一番最初のエッセイです。配給制のことについて書かれていて生活の背景がわかります。日本も戦争中は配給制でした。私が生まれた頃は配給制は終わっていましたが、配給通帳を見た記憶があります。

「语文课」
上语文课的时候,我们常常要写“讲用稿”、开“讲用会”。所谓“讲用”,就是讲一讲活学活用毛主席指示的心得体会。比如说:“昨天,我看见一位老奶奶,怀里抱着好几棵白菜。这时我想起了毛主席的教导:‘一切革命队伍的人都要互相关心、互相爱护、互相帮助。’于是,我就上前帮助老奶奶把白菜抱回了家。”什么的。ーーー

小学校の授業の科目は毛沢東の教えに沿った内容に変わり、国語では毛沢東の指示から学んだことを実生活に活かした体験を語る「講用稿」を書かされていた。

「美妙的语言」
日语广播讲座的时间到了。 我坐在写字台前,打开了收音机。收音机里传出了一位日本女老师温柔的声音: 「みなさん、ごきげんいかがですか」这是我第一次听到日本女子的声音。那声音是那么优雅,那么明快!
在那儿以前,我看过不少反映抗日战争的电影,影片中的日本兵常说的话只有“バカ!”、“トツゲキ!”,”ウテ!”。没有想到, 真正的生活中的日语原来是这么美妙的语言。
怎么说呢,我觉得那声音就像美丽的夜莺 在啼叫,听起来是那么惬意,那么舒心。我顿 时被那声音迷住了! 从此以后,我和日语结下了不解之缘。
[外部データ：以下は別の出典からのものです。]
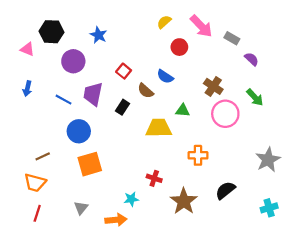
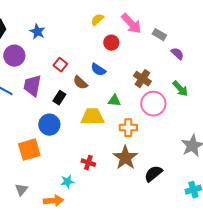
blue circle: (79, 131) -> (49, 125), moved
orange cross: (198, 155) -> (128, 128), moved
brown star: (184, 201) -> (125, 158), moved

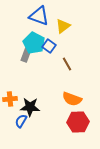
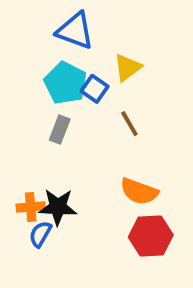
yellow triangle: (63, 26) -> (127, 67), moved
gray rectangle: (26, 55) -> (60, 129), moved
orange cross: (10, 99) -> (31, 207), moved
外語大学の日本語科を受けることを決め、勉強のために初めてラジオで聴いた日本語放送の女性アナウンサーの上品で、明るい声に感動し、そのときから日本語のとりこになったことを描いています。それまで知っていたのは抗日戦争映画の日本兵の乱暴な日本語だけでした。

陳淑梅は、自分が書いたエッセイを読んでみると、数えてみるとほんの数十年に過ぎませんが、まるで100歳の老人の昔語りのような感じがし、中国の変化の速さと大きさに書いた私までもが驚きを禁じえません、といっている。
たしかに、ここ数十年の中国の発展は、日本の発展を早回ししたようなスピードでした。薄いエッセイ集ですが勉強になりました。